Salary Range: $85,000 - $95,000 Bonus & Excellent Benefits

Position Overview:

We are seeking a highly experienced Principal Quality Assurance (QA) Specialist to lead and ensure the highest standards of quality compliance across our site. In this pivotal role, you will oversee all daily QA activities, guaranteeing adherence to internal procedures, GMP standards, and regulatory requirements. This position offers a unique opportunity to influence quality operations, mentor team members, and support continuous improvement initiatives in a fast-paced, innovative environment.

Key Responsibilities:

• Regulatory & Compliance Oversight: Provide continuous, strategic oversight of all quality activities, ensuring strict compliance with GMP and regulatory standards.

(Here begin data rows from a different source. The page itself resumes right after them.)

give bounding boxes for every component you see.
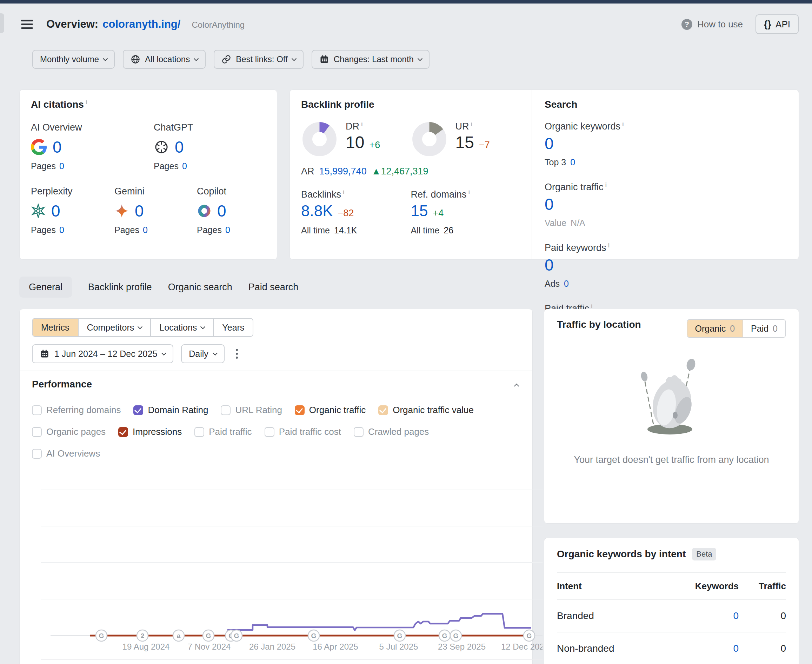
info-icon: i	[471, 121, 473, 127]
domain-rating-line-series	[228, 614, 531, 630]
checkbox-organic-pages[interactable]: Organic pages	[32, 426, 106, 437]
backlink-search-card: Backlink profile DRi 10+6 URi 15−7	[290, 90, 799, 260]
keywords-by-intent-card: Organic keywords by intent Beta Intent K…	[544, 538, 799, 664]
organic-traffic-value-link[interactable]: 0	[545, 195, 554, 214]
checkbox-organic-traffic[interactable]: Organic traffic	[295, 405, 366, 415]
non-branded-traffic-value: 0	[739, 643, 786, 654]
x-axis-label: 5 Jul 2025	[379, 642, 418, 651]
organic-traffic-metric: Organic traffici 0 ValueN/A	[545, 181, 668, 228]
info-icon: i	[608, 242, 610, 249]
x-axis-label: 26 Jan 2025	[249, 642, 296, 651]
copilot-value[interactable]: 0	[217, 202, 226, 220]
checkbox-url-rating[interactable]: URL Rating	[221, 405, 282, 415]
svg-text:a: a	[177, 632, 181, 640]
checkbox-impressions[interactable]: Impressions	[118, 426, 182, 437]
ai-citations-title: AI citationsi	[31, 99, 266, 110]
backlinks-alltime: 14.1K	[334, 225, 357, 235]
paid-keywords-metric: Paid keywordsi 0 Ads0	[545, 242, 668, 289]
x-axis-label: 7 Nov 2024	[188, 642, 231, 651]
search-section: Search Organic keywordsi 0 Top 30 Organi…	[532, 90, 799, 259]
gemini-value[interactable]: 0	[135, 202, 144, 220]
chevron-down-icon	[213, 350, 218, 355]
perplexity-label: Perplexity	[31, 186, 114, 197]
svg-text:G: G	[453, 632, 459, 640]
changes-filter-dropdown[interactable]: Changes: Last month	[312, 50, 430, 69]
info-icon: i	[361, 121, 363, 127]
globe-icon	[130, 54, 140, 64]
best-links-filter-dropdown[interactable]: Best links: Off	[214, 50, 304, 69]
ur-delta: −7	[479, 140, 490, 151]
tab-general[interactable]: General	[19, 277, 72, 298]
checkbox-paid-traffic-cost[interactable]: Paid traffic cost	[265, 426, 341, 437]
chatgpt-icon	[154, 139, 169, 155]
checkbox-referring-domains[interactable]: Referring domains	[32, 405, 121, 415]
x-axis-label: 12 Dec 2025	[501, 642, 542, 651]
perplexity-icon	[31, 203, 46, 218]
ai-overview-label: AI Overview	[31, 122, 154, 133]
segment-locations[interactable]: Locations	[150, 319, 213, 336]
ads-value-link[interactable]: 0	[564, 279, 569, 288]
question-circle-icon: ?	[682, 19, 692, 30]
column-intent: Intent	[557, 581, 679, 592]
calendar-icon	[40, 349, 49, 359]
api-button[interactable]: {} API	[755, 15, 799, 34]
checkbox-paid-traffic[interactable]: Paid traffic	[194, 426, 252, 437]
toggle-organic[interactable]: Organic0	[687, 320, 742, 337]
top3-value-link[interactable]: 0	[570, 157, 575, 167]
branded-keywords-link[interactable]: 0	[679, 610, 739, 622]
dr-delta: +6	[369, 140, 380, 151]
checkbox-organic-traffic-value[interactable]: Organic traffic value	[378, 405, 474, 415]
how-to-use-link[interactable]: How to use	[697, 19, 743, 30]
info-icon: i	[605, 181, 607, 188]
checkbox-crawled-pages[interactable]: Crawled pages	[354, 426, 429, 437]
performance-title: Performance	[32, 379, 92, 390]
ur-donut-chart	[411, 121, 448, 158]
segment-metrics[interactable]: Metrics	[33, 319, 78, 336]
intent-branded-label: Branded	[557, 610, 679, 622]
locations-filter-label: All locations	[145, 54, 190, 64]
header-actions: ? How to use {} API	[682, 15, 799, 34]
organic-keywords-value-link[interactable]: 0	[545, 134, 554, 153]
svg-text:G: G	[206, 632, 211, 640]
ref-domains-value-link[interactable]: 15	[411, 202, 428, 220]
ai-overview-pages-link[interactable]: 0	[59, 161, 64, 171]
granularity-dropdown[interactable]: Daily	[181, 344, 225, 363]
copilot-label: Copilot	[197, 186, 230, 197]
domain-rating-block: DRi 10+6	[301, 121, 411, 158]
tab-backlink-profile[interactable]: Backlink profile	[88, 282, 152, 293]
ar-value-link[interactable]: 15,999,740	[319, 166, 367, 177]
checkbox-domain-rating[interactable]: Domain Rating	[133, 405, 208, 415]
chatgpt-pages-link[interactable]: 0	[182, 161, 187, 171]
divider	[20, 371, 532, 371]
chevron-down-icon	[194, 56, 199, 61]
info-icon: i	[622, 121, 624, 127]
date-range-picker[interactable]: 1 Jun 2024 – 12 Dec 2025	[32, 344, 173, 363]
tab-paid-search[interactable]: Paid search	[249, 282, 299, 293]
checkbox-ai-overviews[interactable]: AI Overviews	[32, 448, 100, 459]
copilot-pages-link[interactable]: 0	[225, 225, 230, 235]
target-link[interactable]: coloranyth.ing/	[103, 18, 181, 31]
chevron-down-icon	[418, 56, 423, 61]
volume-filter-dropdown[interactable]: Monthly volume	[32, 50, 115, 69]
toggle-paid[interactable]: Paid0	[742, 320, 785, 337]
perplexity-value[interactable]: 0	[51, 202, 60, 220]
collapse-section-button[interactable]	[515, 382, 518, 389]
chatgpt-value[interactable]: 0	[175, 138, 184, 156]
paid-keywords-value-link[interactable]: 0	[545, 256, 554, 275]
gemini-icon	[114, 203, 129, 218]
more-options-kebab-icon[interactable]	[232, 345, 241, 362]
perplexity-pages-link[interactable]: 0	[59, 225, 64, 235]
svg-text:G: G	[311, 632, 317, 640]
title-prefix: Overview:	[46, 18, 98, 31]
ai-overview-value[interactable]: 0	[53, 138, 62, 156]
gemini-pages-link[interactable]: 0	[143, 225, 148, 235]
organic-keywords-metric: Organic keywordsi 0 Top 30	[545, 121, 668, 168]
non-branded-keywords-link[interactable]: 0	[679, 643, 739, 654]
segment-competitors[interactable]: Competitors	[78, 319, 151, 336]
hamburger-menu-icon[interactable]	[21, 20, 33, 29]
backlinks-value-link[interactable]: 8.8K	[301, 202, 333, 220]
tab-organic-search[interactable]: Organic search	[168, 282, 232, 293]
segment-years[interactable]: Years	[213, 319, 253, 336]
ai-citations-card: AI citationsi AI Overview 0 Pages0 ChatG…	[19, 90, 277, 260]
locations-filter-dropdown[interactable]: All locations	[123, 50, 206, 69]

Review and approve site documentation, including batch records, SOPs, and change requests, maintaining meticulous records for audit readiness.
• Product and Documentation Management: Approve finished product dispositions and Certificates of Analysis (CoA). Manage and review Bill of Materials (BOMs), inspection plans, calibration records, and related documentation to maintain accuracy and compliance.
• Investigations & CAPA: Lead or participate in cross-functional investigations of deviations, non-conformances, and CAPA initiatives. Ensure timely resolution, root cause analysis, and implementation of corrective and preventive actions, with thorough documentation.
• Audit & Inspection Support: Lead internal and external audits, prepare comprehensive audit reports, and facilitate audit findings resolution. Support regulatory inspections with detailed documentation and proactive responses.
• Training & Mentorship: Assist in training QA team members and other departments on quality standards, SOPs, and audit procedures to foster a culture of quality excellence.
• Continuous Improvement & Data Analysis: Support the Annual Product Review (APR) process by collecting and analyzing batch data. Monitor and trend CAPA metrics, customer complaints, change controls, and vendor issues to drive process improvements.
• Documentation & System Management: Maintain and improve the Document Control System, including review, approval, and archiving of documents. Support electronic Document Management System (eDMS) activities—including document routing, revision management, and retrieval.
• Additional Responsibilities: Conduct internal audits, oversee obsolete material destruction, perform packaging line inspections, and support vendor qualification and approval processes. Assist in special projects and initiatives assigned by QA management.

Qualifications & Skills:

• Bachelor’s degree in Life Sciences, Engineering, or related field preferred.
• Minimum of 10 years of QA experience within GMP-regulated environments.
• Extensive knowledge of GMP regulations, FDA, EMA, and other relevant standards.
• Proven experience leading audits and managing CAPA processes.
• Strong analytical skills with the ability to interpret complex data.
• Excellent communication skills and the ability to collaborate effectively across departments.
• Proficiency with electronic Document Management Systems and quality systems.

Why Join Us?

This role offers a compelling blend of leadership, technical expertise, and strategic impact—ideal for highly motivated QA professionals looking to advance their careers in a dynamic setting.